Your task.
Once the line with "Uncategorized" is found in the entries below, repeat it and each following line exactly, up to and including the line with "てっぺん 硬式キャッチャーミット 買取金額". Add no other lines.

Data listing.

________________

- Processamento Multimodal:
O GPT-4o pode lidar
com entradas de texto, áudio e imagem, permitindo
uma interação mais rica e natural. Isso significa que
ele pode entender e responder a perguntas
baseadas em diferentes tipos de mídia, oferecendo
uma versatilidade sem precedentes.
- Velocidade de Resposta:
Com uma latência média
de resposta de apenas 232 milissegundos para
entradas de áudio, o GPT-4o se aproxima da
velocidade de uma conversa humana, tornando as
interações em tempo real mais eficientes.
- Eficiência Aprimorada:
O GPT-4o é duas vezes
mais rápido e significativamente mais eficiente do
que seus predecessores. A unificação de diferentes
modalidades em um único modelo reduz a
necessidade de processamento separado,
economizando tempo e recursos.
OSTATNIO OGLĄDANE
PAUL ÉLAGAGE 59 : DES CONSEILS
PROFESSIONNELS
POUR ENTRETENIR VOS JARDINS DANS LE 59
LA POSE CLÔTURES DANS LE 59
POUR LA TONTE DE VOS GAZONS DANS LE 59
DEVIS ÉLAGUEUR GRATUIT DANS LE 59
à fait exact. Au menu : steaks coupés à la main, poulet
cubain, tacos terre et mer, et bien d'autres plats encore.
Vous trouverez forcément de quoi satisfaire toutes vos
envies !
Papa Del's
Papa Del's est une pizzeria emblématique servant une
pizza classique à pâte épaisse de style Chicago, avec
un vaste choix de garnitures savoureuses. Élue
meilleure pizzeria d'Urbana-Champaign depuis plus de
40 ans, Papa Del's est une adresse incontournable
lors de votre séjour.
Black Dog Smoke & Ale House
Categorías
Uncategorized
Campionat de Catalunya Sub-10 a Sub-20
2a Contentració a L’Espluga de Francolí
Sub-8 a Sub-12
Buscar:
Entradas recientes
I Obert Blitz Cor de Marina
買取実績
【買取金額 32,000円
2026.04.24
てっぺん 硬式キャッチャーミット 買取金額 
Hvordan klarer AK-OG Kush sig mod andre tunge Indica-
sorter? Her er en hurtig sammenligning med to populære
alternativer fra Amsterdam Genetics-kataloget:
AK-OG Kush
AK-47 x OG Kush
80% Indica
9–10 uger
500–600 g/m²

________________

Written reply.
Uncategorized
Campionat de Catalunya Sub-10 a Sub-20
2a Contentració a L’Espluga de Francolí
Sub-8 a Sub-12
Buscar:
Entradas recientes
I Obert Blitz Cor de Marina
買取実績
【買取金額 32,000円
2026.04.24
てっぺん 硬式キャッチャーミット 買取金額 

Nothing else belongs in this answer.